Your instructions:
In the records below, begin at the line containing "Der Verein SeeStadtgrün" and end at the line containing "Forschungsprojekt im Detail"; quote every line in that span exactly, including both boundary lines, and no others.

Exercise input section start

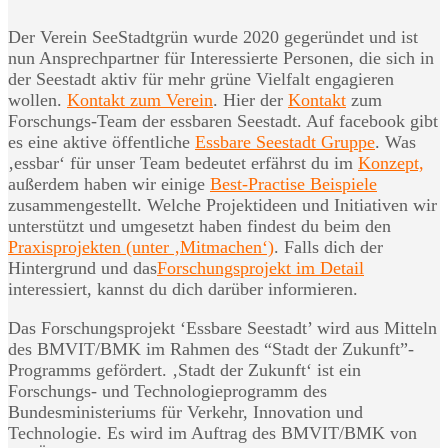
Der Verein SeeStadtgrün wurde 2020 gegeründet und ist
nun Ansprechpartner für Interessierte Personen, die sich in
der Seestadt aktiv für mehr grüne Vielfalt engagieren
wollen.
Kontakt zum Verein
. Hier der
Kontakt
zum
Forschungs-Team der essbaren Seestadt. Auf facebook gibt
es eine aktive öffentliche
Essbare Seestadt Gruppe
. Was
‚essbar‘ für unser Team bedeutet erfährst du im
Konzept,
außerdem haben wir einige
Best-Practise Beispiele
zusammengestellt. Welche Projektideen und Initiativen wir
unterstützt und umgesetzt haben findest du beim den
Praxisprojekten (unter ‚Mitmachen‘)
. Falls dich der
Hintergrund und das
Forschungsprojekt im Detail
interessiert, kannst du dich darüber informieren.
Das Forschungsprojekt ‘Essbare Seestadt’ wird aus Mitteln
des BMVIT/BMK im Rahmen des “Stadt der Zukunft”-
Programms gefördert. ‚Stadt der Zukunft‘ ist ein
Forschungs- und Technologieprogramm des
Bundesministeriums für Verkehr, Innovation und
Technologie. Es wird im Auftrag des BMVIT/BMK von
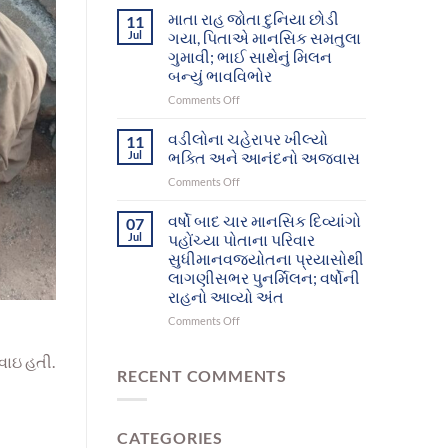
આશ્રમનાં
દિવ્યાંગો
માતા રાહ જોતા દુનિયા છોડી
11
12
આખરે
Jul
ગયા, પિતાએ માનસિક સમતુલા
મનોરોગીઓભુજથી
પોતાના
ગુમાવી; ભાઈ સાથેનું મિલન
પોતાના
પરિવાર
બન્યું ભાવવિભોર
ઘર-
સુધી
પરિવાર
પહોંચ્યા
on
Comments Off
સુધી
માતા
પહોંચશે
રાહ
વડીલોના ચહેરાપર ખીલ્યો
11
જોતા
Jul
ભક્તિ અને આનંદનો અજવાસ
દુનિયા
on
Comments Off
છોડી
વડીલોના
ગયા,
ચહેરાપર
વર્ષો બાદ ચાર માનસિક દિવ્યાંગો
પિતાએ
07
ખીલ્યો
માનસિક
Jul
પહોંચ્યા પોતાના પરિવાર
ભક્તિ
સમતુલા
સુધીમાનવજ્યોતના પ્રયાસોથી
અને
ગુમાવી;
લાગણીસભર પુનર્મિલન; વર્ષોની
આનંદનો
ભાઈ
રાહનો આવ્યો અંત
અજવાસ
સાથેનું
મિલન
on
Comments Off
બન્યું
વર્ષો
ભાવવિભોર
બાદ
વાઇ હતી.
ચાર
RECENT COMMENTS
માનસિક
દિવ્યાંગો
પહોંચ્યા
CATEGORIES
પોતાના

Exercise input section end
Exercise input section start

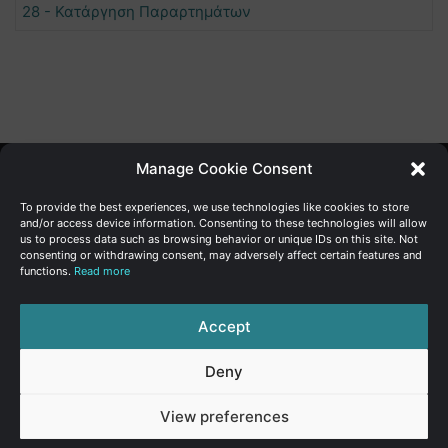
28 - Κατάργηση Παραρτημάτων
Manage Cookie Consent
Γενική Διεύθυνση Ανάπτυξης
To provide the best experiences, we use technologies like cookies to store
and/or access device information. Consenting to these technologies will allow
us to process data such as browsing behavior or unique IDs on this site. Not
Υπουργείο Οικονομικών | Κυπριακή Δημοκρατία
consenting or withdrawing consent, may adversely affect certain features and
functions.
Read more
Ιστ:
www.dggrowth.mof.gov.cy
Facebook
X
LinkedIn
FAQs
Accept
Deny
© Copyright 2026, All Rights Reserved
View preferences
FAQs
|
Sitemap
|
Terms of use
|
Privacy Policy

Exercise input section end
Exercise input section start

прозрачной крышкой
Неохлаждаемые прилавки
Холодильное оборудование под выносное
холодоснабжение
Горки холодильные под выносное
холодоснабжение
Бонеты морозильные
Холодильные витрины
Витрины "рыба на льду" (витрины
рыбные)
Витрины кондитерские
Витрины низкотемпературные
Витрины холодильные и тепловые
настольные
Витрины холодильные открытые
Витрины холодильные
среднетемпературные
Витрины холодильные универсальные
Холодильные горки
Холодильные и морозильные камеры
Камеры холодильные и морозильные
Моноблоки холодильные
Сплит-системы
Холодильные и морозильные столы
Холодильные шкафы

Exercise input section end

Response for this exercise:
Der Verein SeeStadtgrün wurde 2020 gegeründet und ist
nun Ansprechpartner für Interessierte Personen, die sich in
der Seestadt aktiv für mehr grüne Vielfalt engagieren
wollen.
Kontakt zum Verein
. Hier der
Kontakt
zum
Forschungs-Team der essbaren Seestadt. Auf facebook gibt
es eine aktive öffentliche
Essbare Seestadt Gruppe
. Was
‚essbar‘ für unser Team bedeutet erfährst du im
Konzept,
außerdem haben wir einige
Best-Practise Beispiele
zusammengestellt. Welche Projektideen und Initiativen wir
unterstützt und umgesetzt haben findest du beim den
Praxisprojekten (unter ‚Mitmachen‘)
. Falls dich der
Hintergrund und das
Forschungsprojekt im Detail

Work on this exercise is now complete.